Each line of the data must be written out again verbatim; no image belongs in the copy.

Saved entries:

════════════════════

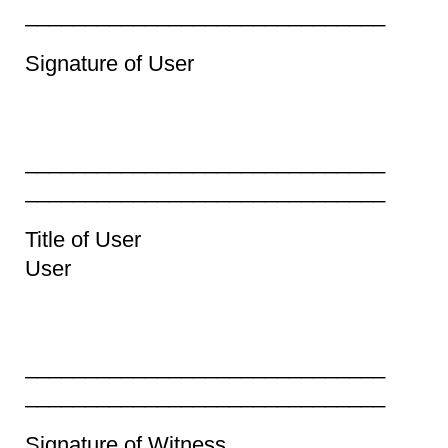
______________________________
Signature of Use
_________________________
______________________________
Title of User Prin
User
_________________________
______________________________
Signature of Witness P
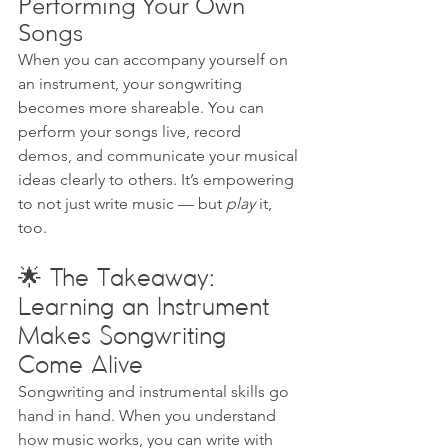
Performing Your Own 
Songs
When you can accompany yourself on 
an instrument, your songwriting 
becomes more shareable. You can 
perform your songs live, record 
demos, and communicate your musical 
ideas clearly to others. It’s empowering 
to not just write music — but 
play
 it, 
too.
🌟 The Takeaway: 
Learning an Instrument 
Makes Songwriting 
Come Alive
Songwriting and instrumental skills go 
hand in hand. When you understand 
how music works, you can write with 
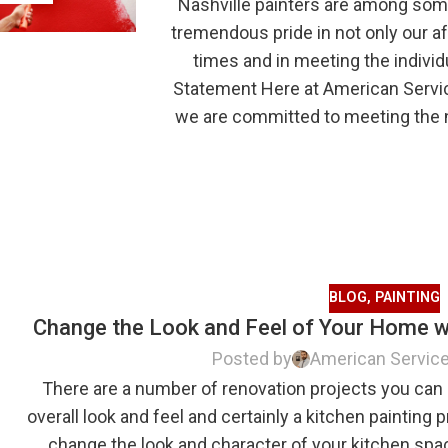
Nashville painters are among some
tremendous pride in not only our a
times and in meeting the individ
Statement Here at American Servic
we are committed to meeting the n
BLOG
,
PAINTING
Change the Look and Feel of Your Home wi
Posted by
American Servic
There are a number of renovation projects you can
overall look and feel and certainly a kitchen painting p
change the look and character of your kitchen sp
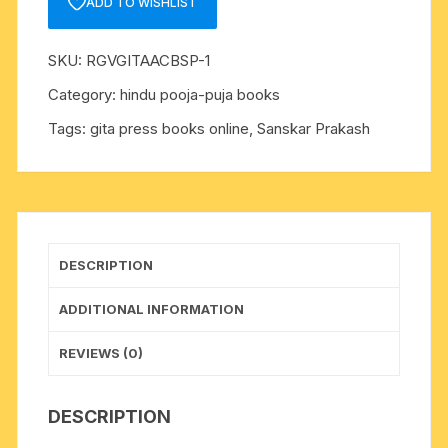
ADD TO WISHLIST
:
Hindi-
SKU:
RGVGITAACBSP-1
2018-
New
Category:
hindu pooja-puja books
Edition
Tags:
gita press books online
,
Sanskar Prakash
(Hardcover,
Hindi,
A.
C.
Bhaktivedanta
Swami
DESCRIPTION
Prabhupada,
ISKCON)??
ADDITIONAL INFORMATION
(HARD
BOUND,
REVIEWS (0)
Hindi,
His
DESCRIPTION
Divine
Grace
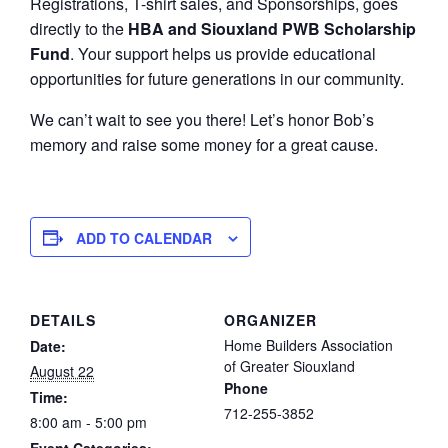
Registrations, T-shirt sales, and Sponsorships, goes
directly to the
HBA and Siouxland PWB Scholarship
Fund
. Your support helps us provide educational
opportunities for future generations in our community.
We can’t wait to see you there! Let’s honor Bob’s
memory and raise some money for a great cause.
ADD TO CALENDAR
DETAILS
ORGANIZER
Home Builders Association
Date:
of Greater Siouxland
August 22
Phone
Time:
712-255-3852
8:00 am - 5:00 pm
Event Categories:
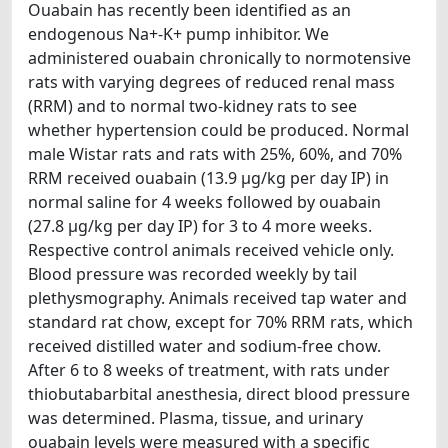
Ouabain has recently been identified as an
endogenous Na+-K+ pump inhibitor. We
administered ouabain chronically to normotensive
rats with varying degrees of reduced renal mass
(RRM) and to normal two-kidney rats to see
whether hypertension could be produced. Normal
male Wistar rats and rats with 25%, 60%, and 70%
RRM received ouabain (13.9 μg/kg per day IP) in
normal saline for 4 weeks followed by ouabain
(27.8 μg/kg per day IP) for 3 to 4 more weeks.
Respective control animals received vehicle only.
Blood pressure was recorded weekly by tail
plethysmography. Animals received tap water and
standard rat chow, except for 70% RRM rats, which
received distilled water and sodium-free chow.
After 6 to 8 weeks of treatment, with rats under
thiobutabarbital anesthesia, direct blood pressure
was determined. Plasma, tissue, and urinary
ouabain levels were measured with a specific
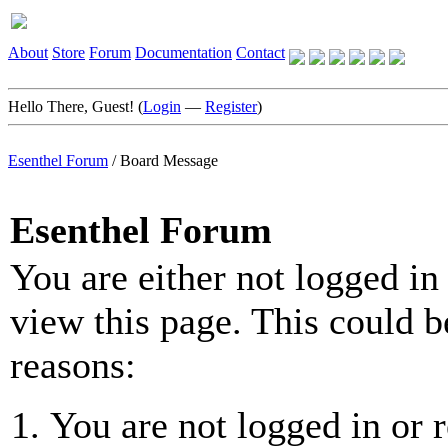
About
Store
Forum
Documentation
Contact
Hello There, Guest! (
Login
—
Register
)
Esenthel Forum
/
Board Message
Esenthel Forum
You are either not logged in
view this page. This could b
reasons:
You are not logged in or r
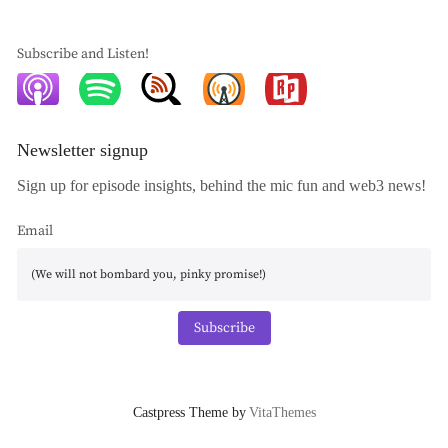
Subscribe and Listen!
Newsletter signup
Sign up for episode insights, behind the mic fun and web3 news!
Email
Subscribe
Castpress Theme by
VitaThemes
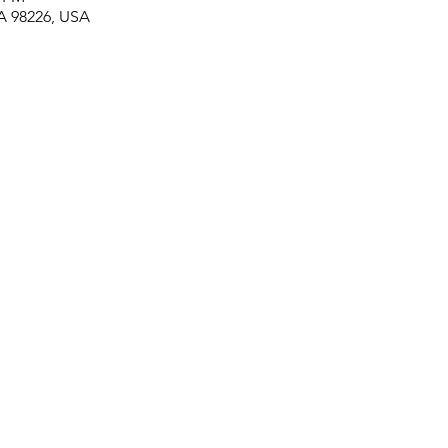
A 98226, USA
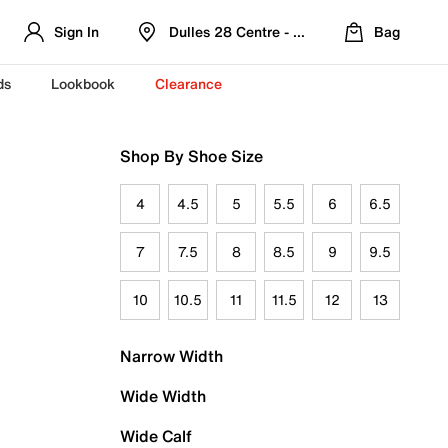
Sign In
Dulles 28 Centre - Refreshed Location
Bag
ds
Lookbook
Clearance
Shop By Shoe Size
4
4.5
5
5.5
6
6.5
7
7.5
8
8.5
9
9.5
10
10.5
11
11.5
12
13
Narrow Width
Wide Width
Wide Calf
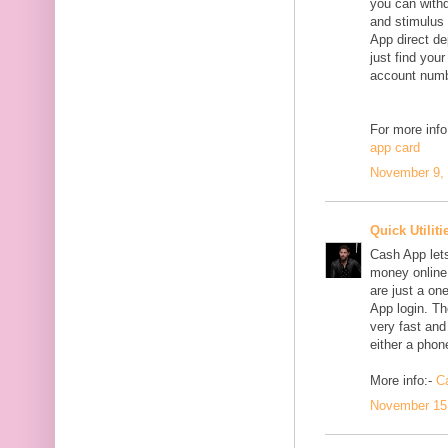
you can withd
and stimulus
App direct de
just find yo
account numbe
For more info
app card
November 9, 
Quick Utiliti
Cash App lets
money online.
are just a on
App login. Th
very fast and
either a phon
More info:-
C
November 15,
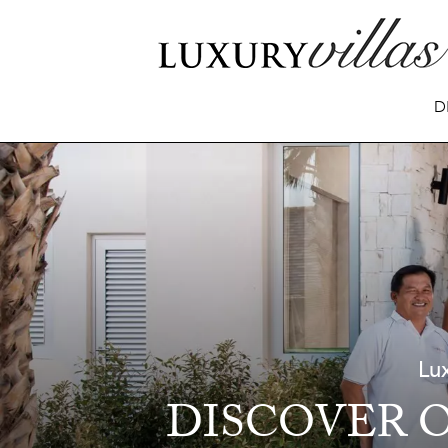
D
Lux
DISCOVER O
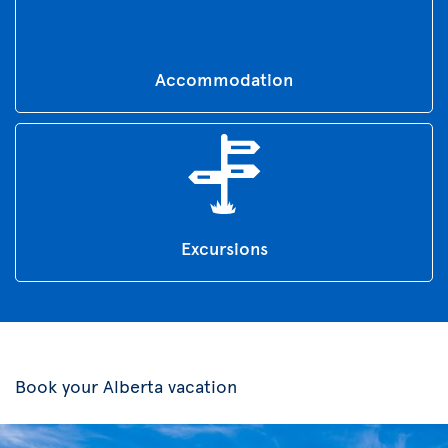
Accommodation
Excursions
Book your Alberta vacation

════════════════════

Answer space:
______________________________
Signature of Use
_________________________
______________________________
Title of User Prin
User
_________________________
______________________________
Signature of Witness P
Performing Your Own 
Songs
When you can accompany yourself on 
an instrument, your songwriting 
becomes more shareable. You can 
perform your songs live, record 
demos, and communicate your musical 
ideas clearly to others. It’s empowering 
to not just write music — but 
play
 it, 
too.
🌟 The Takeaway: 
Learning an Instrument 
Makes Songwriting 
Come Alive
Songwriting and instrumental skills go 
hand in hand. When you understand 
how music works, you can write with 
Nashville painters are among some
tremendous pride in not only our a
times and in meeting the individ
Statement Here at American Servic
we are committed to meeting the n
BLOG
,
PAINTING
Change the Look and Feel of Your Home wi
Posted by
American Servic
There are a number of renovation projects you can
overall look and feel and certainly a kitchen painting p
change the look and character of your kitchen sp
ADD TO WISHLIST
:
Hindi-
SKU:
RGVGITAACBSP-1
2018-
New
Category:
hindu pooja-puja books
Edition
Tags:
gita press books online
,
Sanskar Prakash
(Hardcover,
Hindi,
A.
C.
Bhaktivedanta
Swami
DESCRIPTION
Prabhupada,
ISKCON)??
ADDITIONAL INFORMATION
(HARD
BOUND,
REVIEWS (0)
Hindi,
His
DESCRIPTION
Divine
Grace
Registrations, T-shirt sales, and Sponsorships, goes
directly to the
HBA and Siouxland PWB Scholarship
Fund
. Your support helps us provide educational
opportunities for future generations in our community.
We can’t wait to see you there! Let’s honor Bob’s
memory and raise some money for a great cause.
ADD TO CALENDAR
DETAILS
ORGANIZER
Home Builders Association
Date:
of Greater Siouxland
August 22
Phone
Time:
712-255-3852
8:00 am - 5:00 pm
Event Categories:
Ouabain has recently been identified as an
endogenous Na+-K+ pump inhibitor. We
administered ouabain chronically to normotensive
rats with varying degrees of reduced renal mass
(RRM) and to normal two-kidney rats to see
whether hypertension could be produced. Normal
male Wistar rats and rats with 25%, 60%, and 70%
RRM received ouabain (13.9 μg/kg per day IP) in
normal saline for 4 weeks followed by ouabain
(27.8 μg/kg per day IP) for 3 to 4 more weeks.
Respective control animals received vehicle only.
Blood pressure was recorded weekly by tail
plethysmography. Animals received tap water and
standard rat chow, except for 70% RRM rats, which
received distilled water and sodium-free chow.
After 6 to 8 weeks of treatment, with rats under
thiobutabarbital anesthesia, direct blood pressure
was determined. Plasma, tissue, and urinary
ouabain levels were measured with a specific
About
Store
Forum
Documentation
Contact
Hello There, Guest! (
Login
—
Register
)
Esenthel Forum
/
Board Message
Esenthel Forum
You are either not logged in
view this page. This could b
reasons:
You are not logged in or r
Subscribe and Listen!
Newsletter signup
Sign up for episode insights, behind the mic fun and web3 news!
Email
Subscribe
Castpress Theme by
VitaThemes
A 98226, USA
Sign In
Dulles 28 Centre - Refreshed Location
Bag
ds
Lookbook
Clearance
Shop By Shoe Size
4
4.5
5
5.5
6
6.5
7
7.5
8
8.5
9
9.5
10
10.5
11
11.5
12
13
Narrow Width
Wide Width
Wide Calf
you can withd
and stimulus
App direct de
just find yo
account numbe
For more info
app card
November 9, 
Quick Utiliti
Cash App lets
money online.
are just a on
App login. Th
very fast and
either a phon
More info:-
C
November 15,
D
Lux
DISCOVER O
Accommodation
Excursions
Book your Alberta vacation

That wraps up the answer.